Erstorbensein und Kälte der Füße.
Stechende, reißende und juckende Empfindungen in alten Fußwunden.
EXTREMITÄTEN IM ALLGEMEINEN [34]
Unfähigkeit, die Arme zu bewegen; die Beine nur mit Mühe. θ Rheumatismus.
Erfrierungsgeschädigte Extremitäten.
RUHE. LAGE. BEWEGUNG [35]
Liegt auf dem Bauch; kann den Kopf nicht aufrecht halten.
Bewegung: Schmerzen in den Brustmuskeln; Abneigung gegen Bewegung; rheumatische Schmerzen <.
Unfähigkeit, die Arme zu bewegen; die Beine nur mit Mühe.
NERVEN [36]
Bleibt sehr erschlafft und zu allem unfähig.
Geneigt, auf dem Bauch zu liegen.
Ein schwaches, kränkliches Gefühl hielt viele Tage an, mit innerem Zittern bei Erregung.
Am ganzen Körper sehr lahm und wund. θ Rheumatismus.

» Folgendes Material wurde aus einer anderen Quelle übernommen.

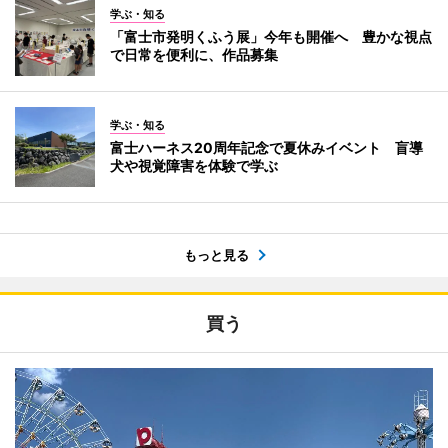
学ぶ・知る
「富士市発明くふう展」今年も開催へ 豊かな視点
で日常を便利に、作品募集
学ぶ・知る
富士ハーネス20周年記念で夏休みイベント 盲導
犬や視覚障害を体験で学ぶ
もっと見る
買う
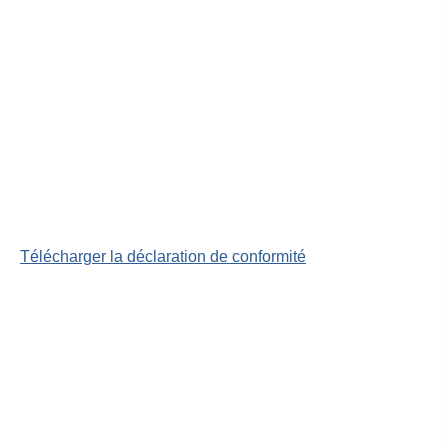
Télécharger la déclaration de conformité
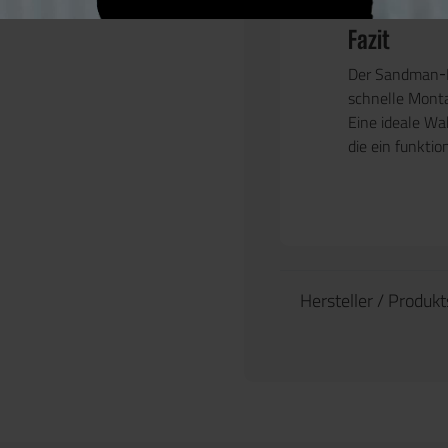
Tracer-Ei
Fazit
Der Sandman‑K 
schnelle Monta
Eine ideale Wa
die ein funkti
Hersteller / Produk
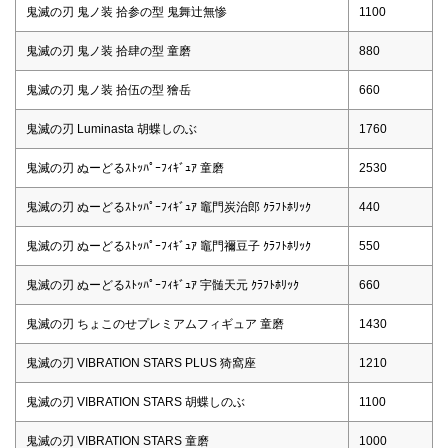
鬼滅の刃 鬼ノ装 拾参の型 鬼舞辻無惨
1100
鬼滅の刃 鬼ノ装 拾肆の型 童磨
880
鬼滅の刃 鬼ノ装 拾伍の型 獪岳
660
鬼滅の刃 Luminasta 胡蝶しのぶ
1760
鬼滅の刃 ぬーどるｽﾄｯﾊﾟｰﾌｨｷﾞｭｱ 童磨
2530
鬼滅の刃 ぬーどるｽﾄｯﾊﾟｰﾌｨｷﾞｭｱ 竈門炭治郎 ｸﾗﾌﾄﾎﾘｯｸ
440
鬼滅の刃 ぬーどるｽﾄｯﾊﾟｰﾌｨｷﾞｭｱ 竈門禰豆子 ｸﾗﾌﾄﾎﾘｯｸ
550
鬼滅の刃 ぬーどるｽﾄｯﾊﾟｰﾌｨｷﾞｭｱ 宇髄天元 ｸﾗﾌﾄﾎﾘｯｸ
660
鬼滅の刃 ちょこのせプレミアムフィギュア 童磨
1430
鬼滅の刃 VIBRATION STARS PLUS 猗窩座
1210
鬼滅の刃 VIBRATION STARS 胡蝶しのぶ
1100
鬼滅の刃 VIBRATION STARS 童磨
1000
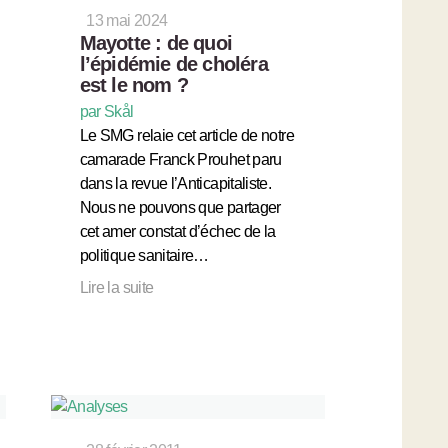
13 mai 2024
Mayotte : de quoi
l’épidémie de choléra
est le nom ?
par Skål
Le SMG relaie cet article de notre
camarade Franck Prouhet paru
dans la revue l’Anticapitaliste.
Nous ne pouvons que partager
cet amer constat d’échec de la
politique sanitaire…
Lire la suite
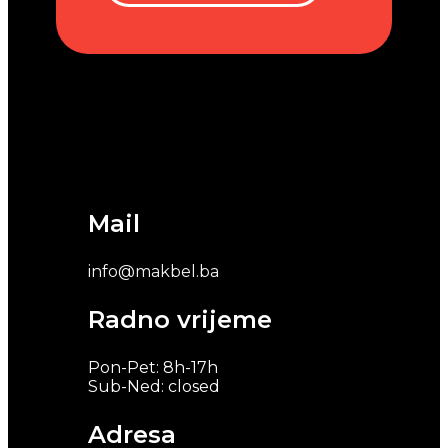
Mail
info@makbel.ba
Radno vrijeme
Pon-Pet: 8h-17h
Sub-Ned: closed
Adresa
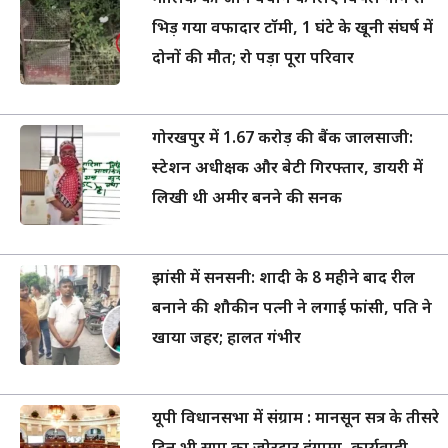
भिड़ गया वफादार टॉमी, 1 घंटे के खूनी संघर्ष में
दोनों की मौत; रो पड़ा पूरा परिवार
गोरखपुर में 1.67 करोड़ की बैंक जालसाजी:
स्टेशन अधीक्षक और बेटी गिरफ्तार, डायरी में
लिखी थी अमीर बनने की सनक
झांसी में सनसनी: शादी के 8 महीने बाद रील
बनाने की शौकीन पत्नी ने लगाई फांसी, पति ने
खाया जहर; हालत गंभीर
यूपी विधानसभा में संग्राम : मानसून सत्र के तीसरे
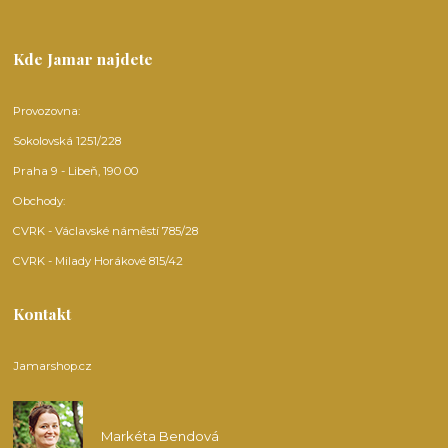
Kde Jamar najdete
Provozovna:
Sokolovská 1251/228
Praha 9 - Libeň, 190 00
Obchody:
CVRK - Václavské náměstí 785/28
CVRK - Milady Horákové 815/42
Kontakt
Jamarshop.cz
Markéta Bendová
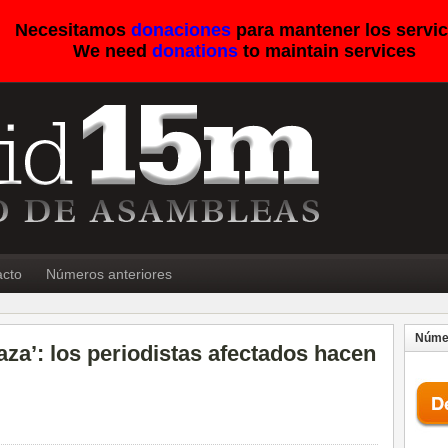
Necesitamos
donaciones
para mantener los servic
We need
donations
to maintain services
acto
Números anteriores
Númer
aza’: los periodistas afectados hacen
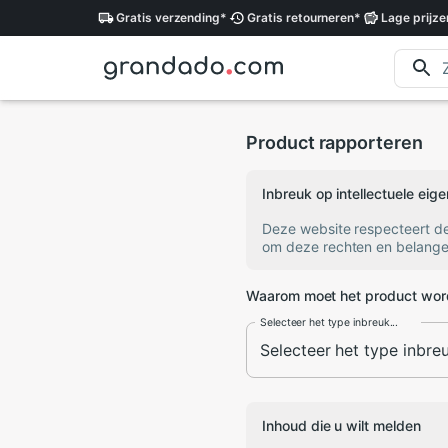
Gratis
verzending
*
Gratis
retourneren
*
Lage
prijze
Product rapporteren
Inbreuk op intellectuele ei
Deze website respecteert d
om deze rechten en belange
Waarom moet het product wor
Selecteer het type inbreuk...
Inhoud die u wilt melden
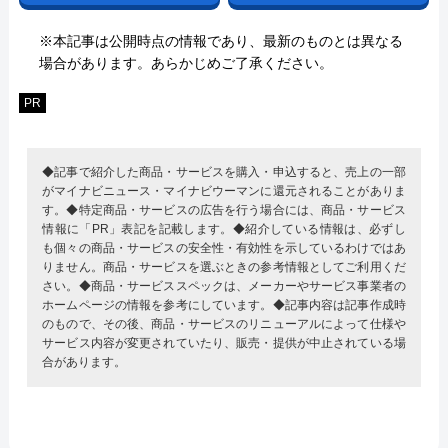
※本記事は公開時点の情報であり、最新のものとは異なる
場合があります。あらかじめご了承ください。
PR
◆記事で紹介した商品・サービスを購入・申込すると、売上の一部
がマイナビニュース・マイナビウーマンに還元されることがありま
す。◆特定商品・サービスの広告を行う場合には、商品・サービス
情報に「PR」表記を記載します。◆紹介している情報は、必ずし
も個々の商品・サービスの安全性・有効性を示しているわけではあ
りません。商品・サービスを選ぶときの参考情報としてご利用くだ
さい。◆商品・サービススペックは、メーカーやサービス事業者の
ホームページの情報を参考にしています。◆記事内容は記事作成時
のもので、その後、商品・サービスのリニューアルによって仕様や
サービス内容が変更されていたり、販売・提供が中止されている場
合があります。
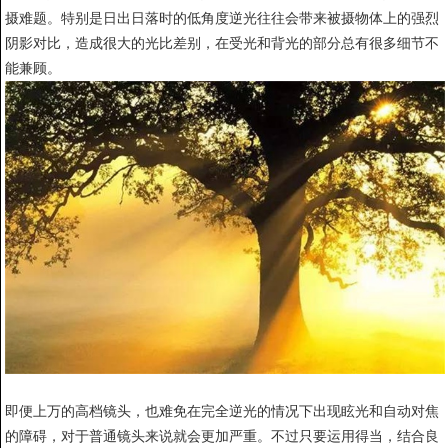
摄难题。特别是日出日落时的低角度逆光往往会带来被摄物体上的强烈
阴影对比，造成很大的光比差别，在受光和背光的部分总有很多细节不
能兼顾。
即便上万的高档镜头，也难免在完全逆光的情况下出现眩光和自动对焦
的障碍，对于普通镜头来说就会更加严重。不过只要运用得当，结合良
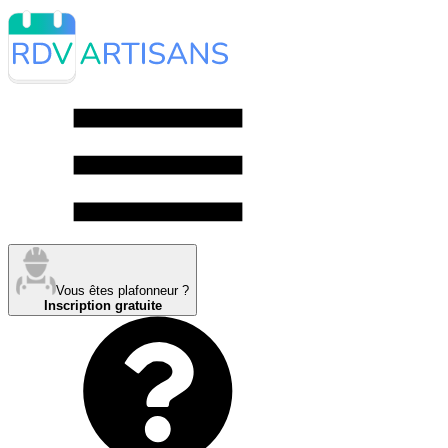
Vous êtes plafonneur ?
Inscription gratuite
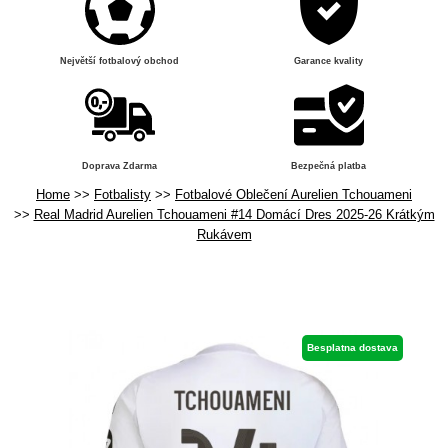
Největší fotbalový obchod
Garance kvality
Doprava Zdarma
Bezpečná platba
Home
Fotbalisty
Fotbalové Oblečení Aurelien Tchouameni
Real Madrid Aurelien Tchouameni #14 Domácí Dres 2025-26 Krátkým
Rukávem
Besplatna dostava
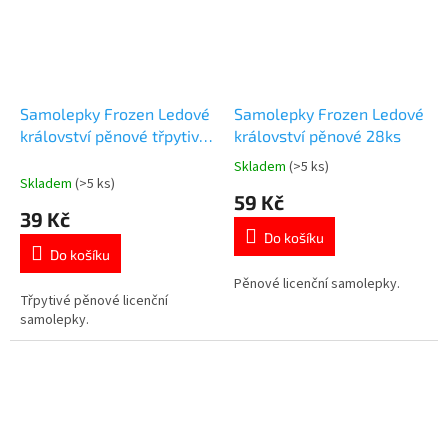
Samolepky Frozen Ledové
Samolepky Frozen Ledové
království pěnové třpytivé
království pěnové 28ks
12ks
Skladem
(>5 ks)
Průměrné
Skladem
(>5 ks)
hodnocení
59 Kč
produktu
39 Kč
je
Do košíku
5,0
Do košíku
z
5
Pěnové licenční samolepky.
Třpytivé pěnové licenční
hvězdiček.
samolepky.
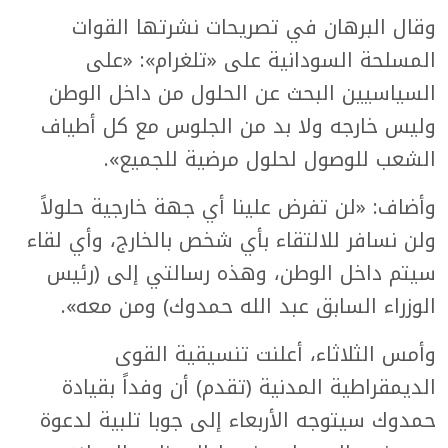
وقال البرهان في تصريحات نشرتها القوات
المسلحة السودانية على «تلغرام»: «على
السياسيين البحث عن الحلول من داخل الوطن
وليس خارجه ولا بد من الجلوس مع كل أطياف
الشعب للوصول لحلول مرضية للجميع».
وأضاف: «لن تفرض علينا أي جهة خارجية حلولاً
ولن نسافر للالتقاء بأي شخص بالخارج، وأي لقاء
سيتم داخل الوطن، وهذه رسالتي إلى (رئيس
الوزراء السابق عبد الله حمدوك) ومن معه».
وأمس الثلاثاء، أعلنت تنسيقية القوى
الديمقراطية المدنية (تقدم) أن وفداً بقيادة
حمدوك سيتوجه الأربعاء إلى جوبا تلبية لدعوة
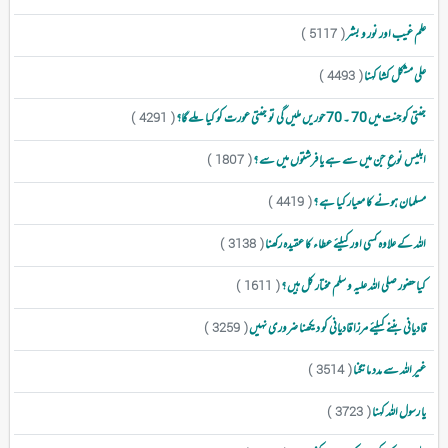
علم غیب اور نور و بشر
( 5117 )
علی مشکل کشا کہنا
( 4493 )
جنتی کو جنت میں 70 ۔ 70 حوریں ملیں گی تو جنتی عورت کو کیا ملے گا؟
( 4291 )
ابلیس نوع ِ جن میں سے ہے یا فرشتوں میں سے ؟
( 1807 )
مسلمان ہونے کا معیار کیا ہے ؟
( 4419 )
اللہ کے علاوہ کسی اور کیلئے عطاء کا عقیدہ رکھنا
( 3138 )
کیا حضور صلی اللہ علیہ و سلم مختار کل ہیں ؟
( 1611 )
قادیانی بننے کیلئے مرزا قادیانی کو دیکھنا ضروری نہیں
( 3259 )
غیر اللہ سے مدد مانگنا
( 3514 )
یا رسول اللہ کہنا
( 3723 )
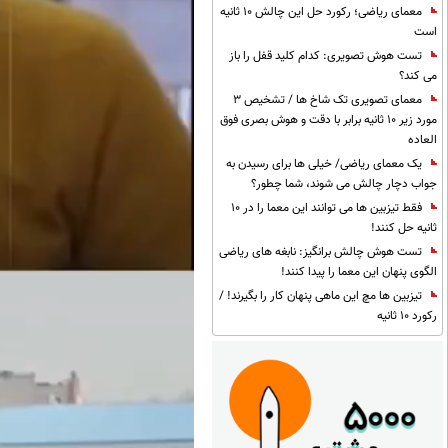
معمای ریاضی؛ رکورد حل این چالش 10 ثانیه
است
تست هوش تصویری: کدام کلید قفل را باز
می کند؟
معمای تصویری تک شاخ ها / تشخیص 3
مورد زیر 10 ثانیه برابر با دقت و هوش بصری فوق
العاده
یک معمای ریاضی/ خیلی ها برای رسیدن به
جواب دچار چالش می شوند، شما چطور؟
فقط تیزبین ها می توانند این معما را در 10
ثانیه حل کنند!
تست هوش چالش برانگیز: نابغه های ریاضی
الگوی پنهان این معما را پیدا کنند!
تیزبین ها مچ این ماهی پنهان کار را بگیرند! /
رکورد 10 ثانیه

Große Schwäche und Prostration sowie eine Art hektisches Fieber bei Kindern nach Influenza.
Kopf so schwach, dass er ihn nicht aufrecht halten kann.
Hysterie.
SCHLAF [37]
Schlaflos und unruhig. θ Hämorrhoidalkolik.
ZEIT [38]
Nacht: schneidende, nagende, stechende Magenschmerzen <; flüchtige Schmerzen in den Schultern.
TEMPERATUR UND WETTER [39]
Kalte Luft erzeugt Wundheitsgefühl in der Brust.
Juckende Frostbeulen.
FIEBER [40]
Hohes Fieber. θ Rheumatismus.
Hektisches Fieber, sehr schwächend. θ Marasmus.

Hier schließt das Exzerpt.